Apple-Foto vom Loch Ness Zeigt dieses Satellitenbild das Seemonster Nessie?

Na bitte: Das muss doch Nessie sein (roter Kreis). Wer weiter in das Apple-Satellietenbild zoomt, der sieht das vermeintliche Monster noch genauer (Foto rechts) Foto: Screenshots AZ

Großbritanniens Medien in Aufruhr: Zeigen Satellitenbilder der Apple-Karten-App fürs iPhone im schottischen Loch Ness etwa das Seemonster Nessie?

Inverness - 1038 Sichtungen des ominösen Seemonsters „Nessie“ soll es am Loch Ness in Schottland gegeben haben – seit dem Jahr 565 vor Christus. Das zumindest behauptet die Website lochnesssightings.com.
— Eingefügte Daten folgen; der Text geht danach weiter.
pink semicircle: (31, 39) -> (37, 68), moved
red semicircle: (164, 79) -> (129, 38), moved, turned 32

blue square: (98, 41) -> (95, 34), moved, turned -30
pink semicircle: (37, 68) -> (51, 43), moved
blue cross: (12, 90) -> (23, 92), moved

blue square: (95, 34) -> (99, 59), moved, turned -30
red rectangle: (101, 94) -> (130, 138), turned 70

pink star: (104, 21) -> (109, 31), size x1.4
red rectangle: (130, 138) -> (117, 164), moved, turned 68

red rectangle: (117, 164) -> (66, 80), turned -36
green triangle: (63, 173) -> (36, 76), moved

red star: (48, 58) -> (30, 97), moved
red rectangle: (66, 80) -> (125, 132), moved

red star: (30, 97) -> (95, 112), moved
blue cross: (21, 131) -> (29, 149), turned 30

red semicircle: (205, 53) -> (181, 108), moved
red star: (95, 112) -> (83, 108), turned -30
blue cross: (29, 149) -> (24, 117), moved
Wer trotzdem immer noch an der Existenz von Nessie zweifelt, der muss nur ein iPhone oder iPad anwerfen und mit der Karten-App sich das Satellitenbild von Loch Ness anzeigen lassen. Und da, oh Wunder, ist eine vermeintliche Kreatur im Wasser zu sehen. Ist es Nessie? Zumindest ist das Seemonster wieder in den Schlagzeilen der britischen Boulevardmedien aufgetaucht, die fast alle über die Satellitenbilder berichten.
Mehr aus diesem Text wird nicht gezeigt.